A reply to Understanding Conservative Populism and review of Dueck’s Age of Iron about American populism, a little long but an interesting topic.

...Populism in America has been a part of our politics and has not resulted in authoritarian policies. He observes, “perhaps the single most striking feature of American populism historically is its sheer variety in terms of attitudes, platforms, and specific issues of concern.” From William Jennings Bryan’s late 19th-century agrarian movement, FDR’s New Deal, and the Nixon conservative populism that came to remake the GOP, populism has constantly been at work in our politics, with “these power struggles tak[ing] place—as America’s founders believed they would—within the framework of a federal constitutional republic.”

...The relative benignity of American populism—that it is a part of our politics and it remakes our parties from time to time—turns on whether the framework of the Constitution remains in place. If we are going to consider American populism, then we must understand how our institutions are currently faring. Our constitutional order is built on popular sovereignty, but also the filtering mechanisms of representation in institutions designed to produce deliberated outcomes, more or less acceptable to a broad range of Americans. But this constitutional system no longer works as intended.

...It took President Obama until the second term of his presidency to tout his “pen and phone” strategy of ignoring congressional constitutional power, but Democratic Presidential candidate Kamala Harris openly proclaims her willingness to prohibit certain firearms with an executive order, the Constitution be damned, because “we can’t wait.” While Dueck’s observations on the populisms of the past ring true, once these crucial pieces of our constitutional architecture are eliminated, can they be put back together?
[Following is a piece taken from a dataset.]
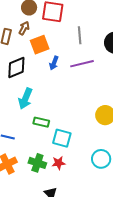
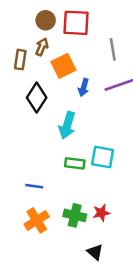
black diamond: (16, 68) -> (37, 98), turned -30
cyan arrow: (25, 99) -> (67, 125), moved
cyan square: (62, 138) -> (103, 157), moved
...“This refounding,” Knott [author of The Lost Soul of the American Presidency] notes, shifted the presidency from its intended role as a check on majority rule to a spokesman for and implementer of the majority’s wishes.” From it has come a new politics that departs from deliberation, compromise, and limits on government. If the president, as Wilson intoned, “is free to be as big a man as he can,” then we get aggressive, anointed executives and perpetual agitation.

...President Trump represents a near majority of Americans who disagree with the post-Cold War political consensus, which has taken on fierce elements of political correctness in the past decade. They rightly believe that much of the consensus did not affirm their communities and beliefs, even perhaps looking away as they fell further behind socially and economically. There is also the matter that this same group wants Trump and the Republicans to uphold the Constitution—and to do so in the name of the country as a whole against abstract ideals for foreign policy, transnational interests, or notions of multiculturalism that obliterate the natural rights of the Declaration because said multiculturalism disputes the existence of a human nature.

The problem that remains is how to build constitutionally this conservative populist movement, even as it seems most loyal to President Trump, who is a creature of the populist presidency that itself represents a threat to the constitutional order. A new Republican party is being born, but the ultimate task is to make sure that its politics and strategy shores up our Constitution.